But there is no getting away from the fact that the tax payer is taking yet another bath and some of the former Anglo customers are the beneficiaries. Some of the successful biders were the original borrowers, or related parties.
Denis O’Brien (above), the wealthy tax-exile who is one of the investors behind services station chain Topaz has bought its loans at an undisclosed discount.
In some cases the discounts amount to a tax payer funded write downs of the debts of companies connected to people who can afford to honour them in full.
In other cases - such as TV3 - the taxpayer is lending them some of the money to buy the loans back.

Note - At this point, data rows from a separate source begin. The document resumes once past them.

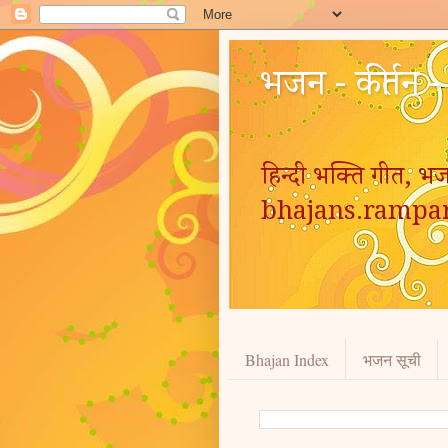
भजन - कीर्तन 
हिन्दी भक्ति गीत, भज
bhajans.rampa
Bhajan Index
भजन सूची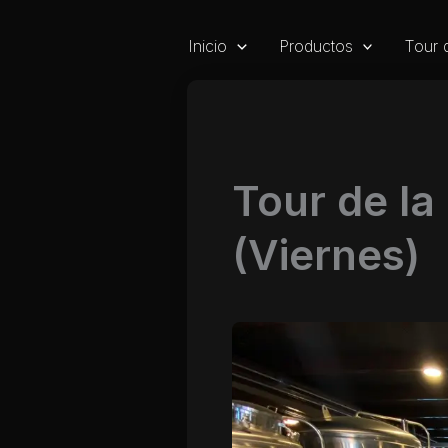
Ir
al
Inicio
Productos
Tour 
contenido
Tour de la
(Viernes)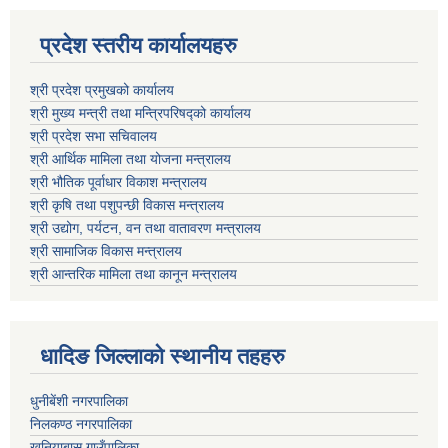
प्रदेश स्तरीय कार्यालयहरु
श्री प्रदेश प्रमुखको कार्यालय
श्री मुख्य मन्त्री तथा मन्त्रिपरिषद्को कार्यालय
श्री प्रदेश सभा सचिवालय
श्री आर्थिक मामिला तथा योजना मन्त्रालय
श्री भौतिक पूर्वाधार विकाश मन्त्रालय
श्री कृषि तथा पशुपन्छी विकास मन्त्रालय
श्री उद्योग, पर्यटन, वन तथा वातावरण मन्त्रालय
श्री सामाजिक विकास मन्त्रालय
श्री आन्तरिक मामिला तथा कानून मन्त्रालय
धादिङ जिल्लाकाे स्थानीय तहहरु
धुनीबेंशी नगरपालिका
निलकण्ठ नगरपालिका
खनियाबास गाउँपालिका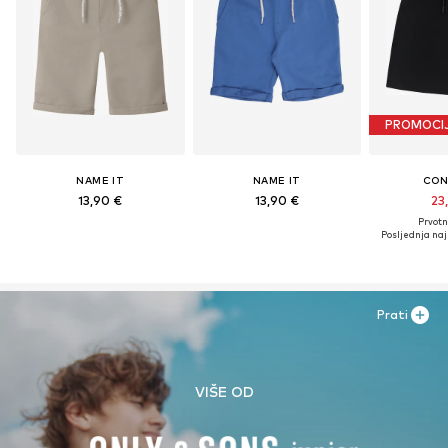
PROMOCI
NAME IT
NAME IT
CON
13,90 €
13,90 €
23
Prvotn
Posljednja naj
Prati
VIŠE OD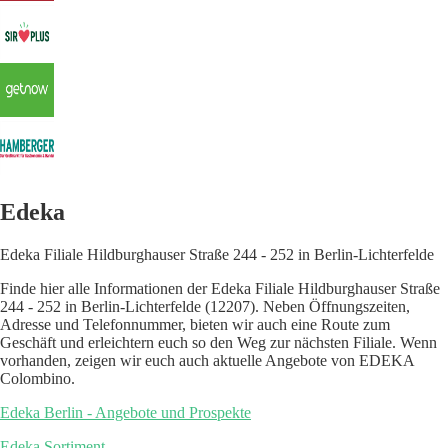
Edeka
Edeka Filiale Hildburghauser Straße 244 - 252 in Berlin-Lichterfelde
Finde hier alle Informationen der Edeka Filiale Hildburghauser Straße
244 - 252 in Berlin-Lichterfelde (12207). Neben Öffnungszeiten,
Adresse und Telefonnummer, bieten wir auch eine Route zum
Geschäft und erleichtern euch so den Weg zur nächsten Filiale. Wenn
vorhanden, zeigen wir euch auch aktuelle Angebote von EDEKA
Colombino.
Edeka Berlin - Angebote und Prospekte
Edeka Sortiment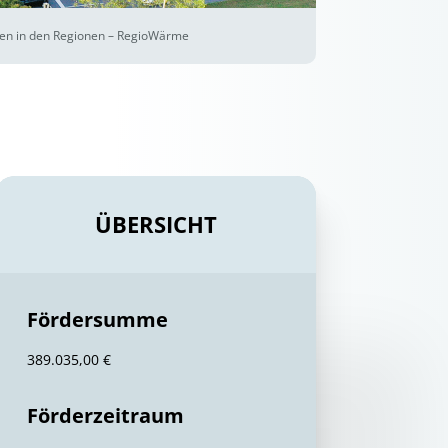
n in den Regionen – RegioWärme
ÜBERSICHT
Fördersumme
389.035,00 €
Förderzeitraum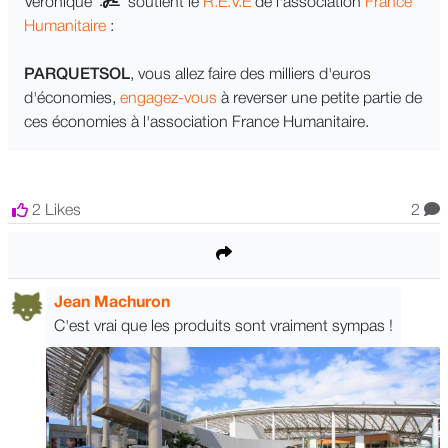
Véronique
soutient le
R.E.V.E
de l'association
France
Humanitaire
:
PARQUETSOL
, vous allez faire des milliers d'euros
d'économies,
engagez-vous
à reverser une petite partie de
ces économies à l'association France Humanitaire.
2 Likes
2
Jean Machuron
C'est vrai que les produits sont vraiment sympas !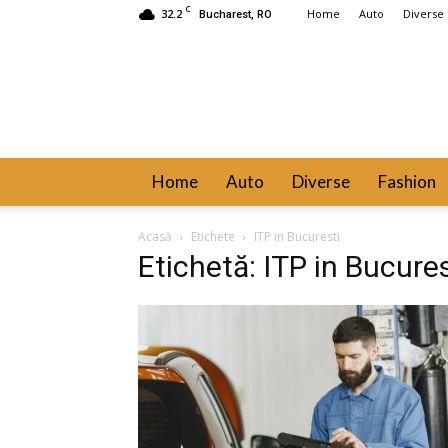
C
32.2
Home
Auto
Diverse
Bucharest, RO
Home
Auto
Diverse
Fashion
Acasă
Etichete
ITP in Bucuresti
Etichetă: ITP in Bucures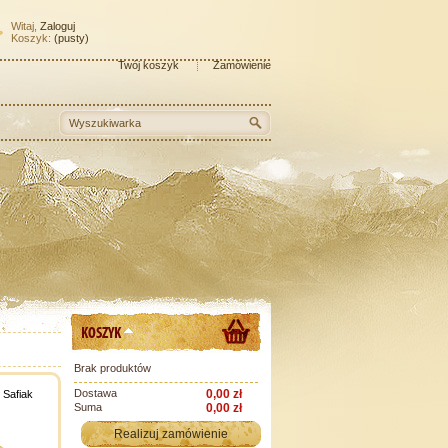
Witaj,
Zaloguj
Koszyk:
(pusty)
Twój koszyk
Zamówienie
KOSZYK
Brak produktów
Dostawa
0,00 zł
 Safiak
Suma
0,00 zł
Realizuj zamówienie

This all sticks in the throat. Not least because small borrowers of the former Anglo Irish and Irish Nationwide are not being offered any such write downs., They instead must pay up in full or take their chances with the new insolvency regime. It seems unfair and it is unfair.
Once again the lopsided application of notions such as moral hazard and equity when it comes to banking has been demonstrated. That said, the the tax payer was going to have to take the hit on the loans regardless of who bought them. Transferring them all into the National Asset Management Agency to be worked though over time – as will happen to the rump -– s not with out costs or risk.
On the positive side a significant number of companies have had their debt restructured and hopefully jobs will be saved and economic growth fostered. It makes the notion of taxpayer write -offs for the not very deserving a slightly easier to stomach.